Quem leu o quadrinho de “The Walking Dead” certamente não deixou passar despercebido o seguinte comentário de Rick Grimmes: “We are the walking dead!” - “nós somos os mortos vivos!”. Em determinado momento, após Rick acordar de 26 horas de “apagão”, ele está desacreditado. Tido pelos outros como louco, Rick, na prisão, se dirige a todos e, com um discurso belíssimo, afirma que, diferente do que todos pensam, os mortos vivos não são mais aqueles que eles dão tiro na cabeça e matam: são eles mesmos. É interessante perceber que, dentro da fala do policial, nos damos conta que agora a grande maioria de habitantes do planeta são zumbies e que eles, seres humanos, são as pessoas que vagam, sem sentido, em busca apenas de sobrevivência, sem se importar com nada que não seja ferramenta para essa sobrevivência (segurança, etc).

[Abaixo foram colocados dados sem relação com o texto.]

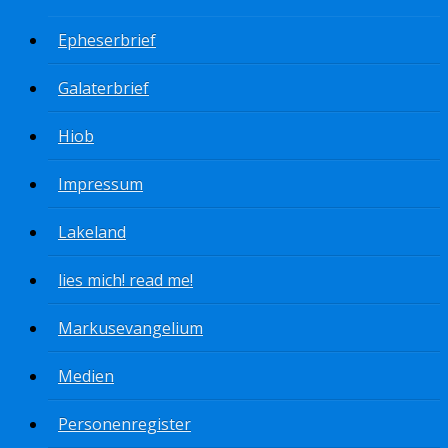
Epheserbrief
Galaterbrief
Hiob
Impressum
Lakeland
lies mich! read me!
Markusevangelium
Medien
Personenregister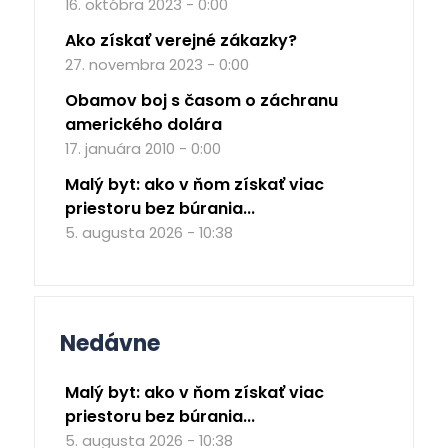
16. októbra 2023 - 0:00
Ako získať verejné zákazky?
27. novembra 2023 - 0:00
Obamov boj s časom o záchranu
amerického dolára
17. januára 2010 - 0:00
Malý byt: ako v ňom získať viac
priestoru bez búrania...
5. augusta 2026 - 10:38
Nedávne
Malý byt: ako v ňom získať viac
priestoru bez búrania...
5. augusta 2026 - 10:38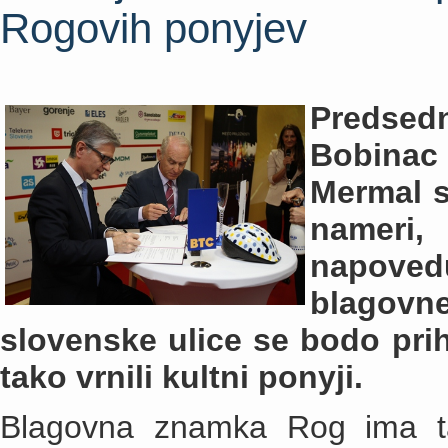
Rogovih ponyjev
Predse
Bobinac
Mermal s
namer
napoved
blagov
slovenske ulice se bodo pr
tako vrnili kultni ponyji.
Blagovna znamka Rog ima ta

Ao lermos esse trecho de “The Walking Dead”, certamente o que nos vem à cabeça é a primeira parte do aforismo de Hipócrates: “Vita brevis, ars longa” - “A vida é curta, a arte é longa”. Apesar de ser o dono desse aforismo, quem o tornou famoso foi o filósofo latino Sêneca, que fez um livro com o seguinte título: “Sobre a Brevidade da Vida”. Longe do que possa parecer, Sêneca não concorda com essa afirmação. Apesar de não sabermos se Sêneca se referia ao poeta Homero ou a Virgílio (em seu livro ele se refere ao “grande poeta”), o filósofo latino faz a seguinte citação poética: “Pequena é a parte da vida que vivemos”. E ele mesmo completa: “Pois todo o restante não é vida, mas tempo.” Em outra passagem de seu livro, Sêneca afirma: “Por que nos queixamos da Natureza? Ela mostrou-se benevolente: a vida, se souberes utilizá-la, é longa. Mas uma avareza insaciável apossa-se de um; de outro, uma laboriosa dedicação a atividades inúteis. Um embriaga-se de vinho; outro, entorpece-se na inatividade”.

Certamente não vivemos no mundo de “The Walking Dead”, mas Robert Kirkman, escritor da série em quadrinhos, nos leva a refletir sobre o valor que damos a nossa vida, e o tempo em que empregamos em cada situação da mesma. Em um mundo onde não existe outra ânsia, que não a sobrevivência, nos questionamos sobre a razão da nossa existência, ou sobre o valor que deve ser dado a cada coisa, ou algo do gênero? Não. Isso é impossível, pois ninguém, no conto de Kirkman, sabe se estará vivo na noite seguinte - e todas as energias são focadas em apenas um instinto humano básico: sobrevivência.

Em um mundo onde não existem zumbies que tentam nos matar; onde nossa ânsia vai além de sobreviver – pois buscamos nos divertir, trabalhar, construir uma família, etc, podemos nos questionar: Nós somos os mortos vivos? E, certamente, após uma profunda reflexão, podemos pensar que talvez sim, pois, retomando Sêneca, todo o restante da vida, em que não verdadeiramente vivemos, não pode ser considerado vida, mas só tempo. E quem vive apenas a passar o tempo, certamente vivo não o é, mas “Walking Dead”, ou morto vivo, em bom português.